We’ve had eight years of a president, George W. Bush, who has brought Borderer belligerence, anti-intellectualism, xenophobia and authoritarianism to the White House; who has redefined the presidency from chief executive to warlord-in-chief; and turned America’s image before the rest of the world into a distinctly Borderer visage: independent, defiant, demanding of loyalty, resistant to reason and raring for a fight. Bush himself, though his family comes from New England, embraces and projects a Borderer image as if he’d been born and bred in that tradition.
But even before Bush, we had Bill Clinton. Clinton is what a Borderer Democrat looks like. Though he’s educated and intellectual, he’s selective about showing that side of himself and often slathers a folksy veneer over it. Despite never having joined the military, he showed little hesitation to apply military force. His own emphasis on personal loyalty is storied. And as with McCain and Palin, there’s an undeniable streak of dysfunctionality in his family life. For all their talk of “family values,” Borderers have traditionally had trouble putting them into practice, according to Fischer: spousal and child abuse, adultery, divorce and out-of-wedlock pregnancy all occur at higher rates in the Highland South than in any other region of the United States.
Before the Civil War, American politics swung on a Puritan-Cavalier axis.

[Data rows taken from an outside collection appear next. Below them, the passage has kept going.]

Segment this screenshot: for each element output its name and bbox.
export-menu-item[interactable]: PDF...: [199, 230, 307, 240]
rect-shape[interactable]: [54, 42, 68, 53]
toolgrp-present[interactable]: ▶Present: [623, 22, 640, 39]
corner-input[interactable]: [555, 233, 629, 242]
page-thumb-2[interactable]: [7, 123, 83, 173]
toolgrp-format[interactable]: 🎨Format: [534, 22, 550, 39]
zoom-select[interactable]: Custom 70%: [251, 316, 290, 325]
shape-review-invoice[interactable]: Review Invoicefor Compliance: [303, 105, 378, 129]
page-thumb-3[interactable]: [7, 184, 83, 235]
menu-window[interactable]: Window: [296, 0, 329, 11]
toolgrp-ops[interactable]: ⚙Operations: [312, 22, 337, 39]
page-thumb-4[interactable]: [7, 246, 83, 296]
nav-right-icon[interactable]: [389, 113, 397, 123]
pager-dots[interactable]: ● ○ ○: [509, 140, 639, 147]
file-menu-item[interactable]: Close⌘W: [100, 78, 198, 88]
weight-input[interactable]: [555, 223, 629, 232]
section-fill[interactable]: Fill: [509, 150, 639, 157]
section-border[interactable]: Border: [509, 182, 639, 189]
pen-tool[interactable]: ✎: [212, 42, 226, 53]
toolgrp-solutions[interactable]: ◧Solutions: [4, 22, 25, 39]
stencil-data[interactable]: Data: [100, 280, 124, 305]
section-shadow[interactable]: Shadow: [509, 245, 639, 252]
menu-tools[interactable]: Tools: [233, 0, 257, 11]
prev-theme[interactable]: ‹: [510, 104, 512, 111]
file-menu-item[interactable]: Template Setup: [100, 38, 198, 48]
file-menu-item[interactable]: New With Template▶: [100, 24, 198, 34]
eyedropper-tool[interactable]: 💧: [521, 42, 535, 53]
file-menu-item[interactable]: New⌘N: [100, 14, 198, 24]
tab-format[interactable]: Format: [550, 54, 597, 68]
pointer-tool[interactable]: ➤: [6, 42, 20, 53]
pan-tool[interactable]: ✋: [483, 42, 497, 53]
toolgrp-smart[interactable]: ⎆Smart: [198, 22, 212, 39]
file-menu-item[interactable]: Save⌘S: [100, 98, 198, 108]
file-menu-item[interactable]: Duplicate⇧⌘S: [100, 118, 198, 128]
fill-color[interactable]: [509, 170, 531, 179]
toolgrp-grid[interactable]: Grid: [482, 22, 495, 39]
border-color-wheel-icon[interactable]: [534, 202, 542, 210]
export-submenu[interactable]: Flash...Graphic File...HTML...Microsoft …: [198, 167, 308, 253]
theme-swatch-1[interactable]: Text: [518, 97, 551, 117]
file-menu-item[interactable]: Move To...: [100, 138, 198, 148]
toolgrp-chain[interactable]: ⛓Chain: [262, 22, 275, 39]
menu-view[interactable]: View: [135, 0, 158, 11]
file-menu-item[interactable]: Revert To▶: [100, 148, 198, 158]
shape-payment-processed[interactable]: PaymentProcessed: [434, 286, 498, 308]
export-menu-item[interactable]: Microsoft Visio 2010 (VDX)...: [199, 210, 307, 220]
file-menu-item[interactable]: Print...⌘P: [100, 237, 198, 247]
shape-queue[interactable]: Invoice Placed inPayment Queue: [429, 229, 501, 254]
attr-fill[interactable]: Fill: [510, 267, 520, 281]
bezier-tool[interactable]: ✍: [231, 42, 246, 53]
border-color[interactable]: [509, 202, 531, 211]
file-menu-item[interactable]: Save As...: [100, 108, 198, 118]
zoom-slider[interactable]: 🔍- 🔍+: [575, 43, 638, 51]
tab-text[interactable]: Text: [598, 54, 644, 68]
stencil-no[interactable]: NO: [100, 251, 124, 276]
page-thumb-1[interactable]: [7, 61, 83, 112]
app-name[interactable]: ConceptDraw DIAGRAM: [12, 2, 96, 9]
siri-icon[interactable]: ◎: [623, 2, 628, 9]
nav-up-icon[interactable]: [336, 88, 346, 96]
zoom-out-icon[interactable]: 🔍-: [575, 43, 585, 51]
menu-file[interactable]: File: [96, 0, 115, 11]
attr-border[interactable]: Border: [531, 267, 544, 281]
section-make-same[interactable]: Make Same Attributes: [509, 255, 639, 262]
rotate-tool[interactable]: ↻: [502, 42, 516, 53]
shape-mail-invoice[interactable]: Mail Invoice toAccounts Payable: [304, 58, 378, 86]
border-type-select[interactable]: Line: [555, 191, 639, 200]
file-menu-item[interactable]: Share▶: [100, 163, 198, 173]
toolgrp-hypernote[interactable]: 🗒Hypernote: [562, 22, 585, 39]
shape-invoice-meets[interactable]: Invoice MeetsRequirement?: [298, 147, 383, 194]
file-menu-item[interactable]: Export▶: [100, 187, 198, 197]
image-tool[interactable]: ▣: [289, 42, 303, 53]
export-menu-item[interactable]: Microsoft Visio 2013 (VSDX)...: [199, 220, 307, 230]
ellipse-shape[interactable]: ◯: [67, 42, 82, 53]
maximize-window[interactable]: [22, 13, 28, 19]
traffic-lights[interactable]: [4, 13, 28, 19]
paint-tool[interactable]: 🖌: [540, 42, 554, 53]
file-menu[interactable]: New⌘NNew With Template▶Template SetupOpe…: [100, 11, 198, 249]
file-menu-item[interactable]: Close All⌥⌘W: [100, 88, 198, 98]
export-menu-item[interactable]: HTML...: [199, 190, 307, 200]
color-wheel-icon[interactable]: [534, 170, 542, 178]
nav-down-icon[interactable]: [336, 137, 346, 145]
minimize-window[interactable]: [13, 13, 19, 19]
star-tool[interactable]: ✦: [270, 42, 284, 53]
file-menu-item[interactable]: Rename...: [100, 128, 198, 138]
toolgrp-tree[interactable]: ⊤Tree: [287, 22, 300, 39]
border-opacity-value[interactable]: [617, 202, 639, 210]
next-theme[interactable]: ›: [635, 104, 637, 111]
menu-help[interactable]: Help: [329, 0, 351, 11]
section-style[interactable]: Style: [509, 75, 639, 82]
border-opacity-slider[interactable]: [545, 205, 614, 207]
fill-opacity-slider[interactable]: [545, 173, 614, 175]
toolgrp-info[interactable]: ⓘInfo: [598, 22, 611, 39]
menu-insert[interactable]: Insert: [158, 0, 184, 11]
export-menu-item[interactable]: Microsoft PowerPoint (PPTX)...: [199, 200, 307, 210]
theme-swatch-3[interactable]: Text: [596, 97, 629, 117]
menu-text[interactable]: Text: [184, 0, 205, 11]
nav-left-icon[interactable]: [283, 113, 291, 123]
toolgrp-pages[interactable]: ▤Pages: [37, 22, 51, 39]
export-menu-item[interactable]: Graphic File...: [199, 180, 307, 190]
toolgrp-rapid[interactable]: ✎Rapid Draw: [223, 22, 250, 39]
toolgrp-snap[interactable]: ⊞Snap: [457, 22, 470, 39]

But in the mid- to late 20th century, the dynamic changed: the Democratic Party became a Puritan-Quaker coalition, with the Quaker strain becoming dominant; while the Republican Party became a Borderer-Cavalier coalition, the Borderer strain rising with the power of the Christian Coalition and reaching its ascendancy under George W. Bush. Borderer voters have been kingmakers for several generations: you have to go back 80 years, to Herbert Hoover, to find a president whose winning coalition did not include the Borderer vote.
Obama has won without the Borderers. His winning coalition consists of the descendants of Puritans and Quakers, a few descendants of Cavaliers and a lot of those Cavaliers’ onetime servants and slaves. He represents not just the rebirth of liberalism and the dwindling of our obsession with race, not just a new communitarianism, a new diplomacy and a new competence, but the repudiation of an American culture that tried to portray itself as the “real” America, the only America, then seized the levers of power and ran the nation into the ground. He broke the lock, the monopoly that the Borderer culture has had on America’s personality, and gave us a chance to redefine what freedom means, what equality means, what justice means, what family means . . . a chance to celebrate America the diverse rather than America the narrowly defined. A chance for America to be as thoughtful, as complicated, as generous and as hopeful as he is himself.